Des sondages ont montré le mois dernier que 70 pour cent de la population française était opposée à la guerre en Afghanistan. La réponse de la presse a été d'appuyer le sentiment néocolonial. Dans son éditorial du 20 juillet Le Monde avait écrit, « Il s'agit, ni plus ni moins, de reconstruire un Etat, sinon une nation. Certains évoquent le dernier avatar d'une vilaine habitude occidentale : le néocolonialisme. Quoi qu'il en soit, on mesure l'ampleur de la tâche quand elle doit être menée. »

Un appel flagrant au néocolonialisme comme justification pour la guerre se heurterait à une opposition considérable de la population, cependant, des mesures devaient être trouvées pour modeler un prétexte d'apparence de « gauche » moins trompeuse.
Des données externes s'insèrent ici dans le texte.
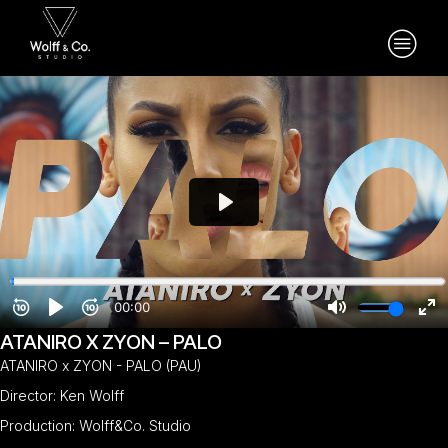
ATANIRO X ZYON – PALO
ATANIRO x ZYON - PALO (PAU)
Director: Ken Wolff
Production: Wolff&Co. Studio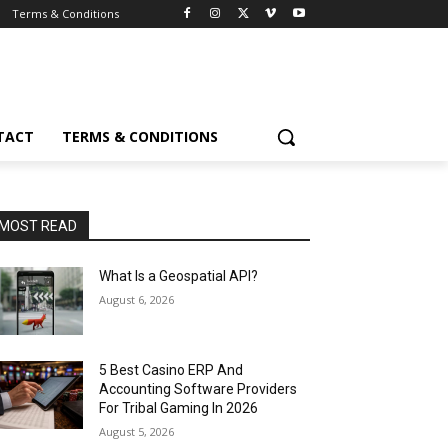
Terms & Conditions
TACT
TERMS & CONDITIONS
MOST READ
What Is a Geospatial API?
August 6, 2026
5 Best Casino ERP And
Accounting Software Providers
For Tribal Gaming In 2026
August 5, 2026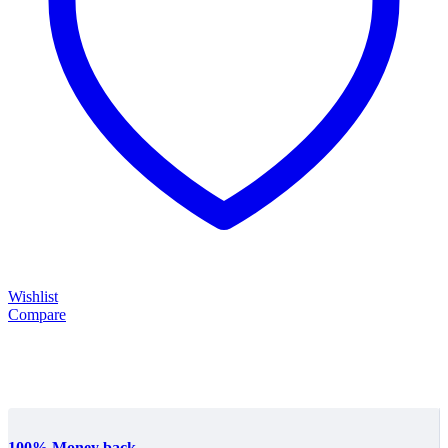
Wishlist
Compare
100% Money back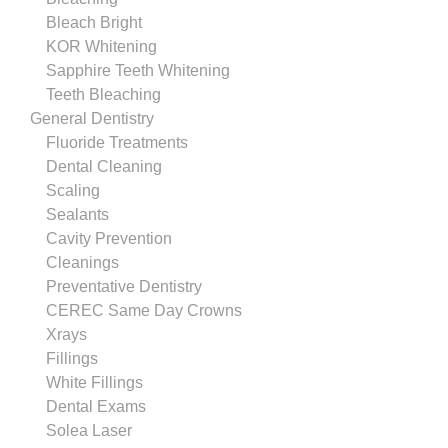
Bleach Bright
KOR Whitening
Sapphire Teeth Whitening
Teeth Bleaching
General Dentistry
Fluoride Treatments
Dental Cleaning
Scaling
Sealants
Cavity Prevention
Cleanings
Preventative Dentistry
CEREC Same Day Crowns
Xrays
Fillings
White Fillings
Dental Exams
Solea Laser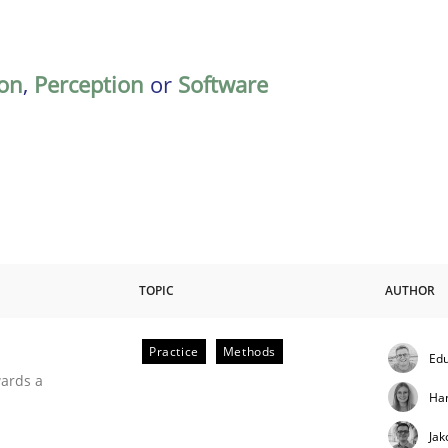
on
,
Perception
or
Software
TOPIC
AUTHOR
Practice
Methods
Edu
ities
wards a
Ha
Jak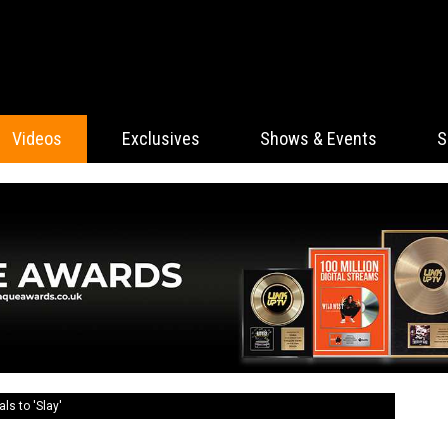
Videos
Exclusives
Shows & Events
S
ls to 'Slay'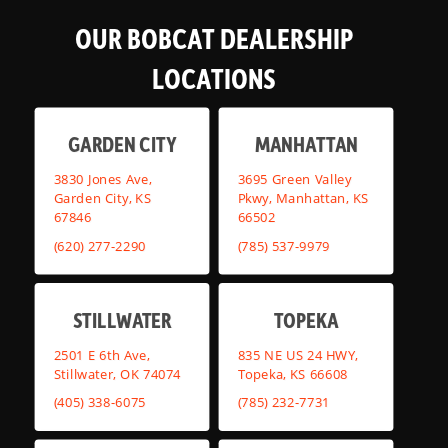
OUR BOBCAT DEALERSHIP
LOCATIONS
GARDEN CITY
MANHATTAN
3830 Jones Ave,
3695 Green Valley
Garden City, KS
Pkwy, Manhattan, KS
67846
66502
(620) 277-2290
(785) 537-9979
STILLWATER
TOPEKA
2501 E 6th Ave,
835 NE US 24 HWY,
Stillwater, OK 74074
Topeka, KS 66608
(405) 338-6075
(785) 232-7731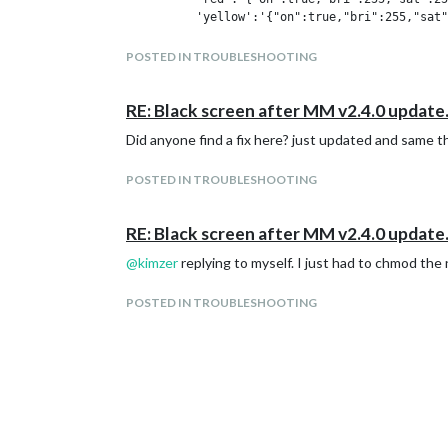
          'yellow':'{"on":true,"bri":255,"sat"
hour = time.localtime().tm_hour

POSTED IN TROUBLESHOOTING
time_colors = {(0,2):'red', (2,7):'blue', (7, 
color_schema  = {hour:color for hours, color i
RE: Black screen after MM v2.4.0 update
color = colors[color_schema[hour]]

Did anyone find a fix here? just updated and same t
headers = {

POSTED IN TROUBLESHOOTING
    'Accept': 'application/json',

}

RE: Black screen after MM v2.4.0 update
@
kimzer
replying to myself. I just had to chmod the 
Thats the actual script being ran. But execing pytho
POSTED IN TROUBLESHOOTING
Does anyone have any decent suggestions for speedi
Comme le montrent les documents divulgués, la classe dirigeante considère que des initiatives telle l'interdiction de la burqa comme étant essentielle à la poursuite de la participation européenne à la guerre.

Dans un rapport du 11 mars publié par WikiLeaks et intitulé « Soutenir le support des Européens de l'Ouest pour la mission dirigée par l'OTAN - Pourquoi, compter sur l'apathie pourrait ne pas être suffisant, » la CIA a souligné que « l'apathie publique autorise les dirigeants à ignorer les électeurs. » Toutefois, elle est inquiète que le degré d'opposition à la guerre puisse finalement écraser l'apathie, elle-même un produit de l'absence de toute voie politique à travers laquelle la population peut exprimer son hostilité à la guerre.

Le rapport a en particulier souligné le faible niveau de soutien à la guerre de la part des femmes : « Les femmes françaises sont de 8 pour cent de moins à supporter la mission que ne le sont les hommes et les femmes allemandes sont 22 pour cent de moins enclines à supporter la guerre que les hommes. » La CIA a conclu qu'il devait y avoir une campagne pour souligner « leurs [des femmes] expériences sous les talibans, leurs aspirations pour l'avenir et leurs craintes d'une victoire des talibans. »

La campagne anti-burqa qui présente l'Etat comme le défenseur éclairé des droits des femmes contre des sections de la population musulmane est motivée par des objectifs politiques identiques. Tous les partis qui ont participé à cette campagne se retrouvent démasqués comme des agents de la réaction politique et de la guerre impérialiste.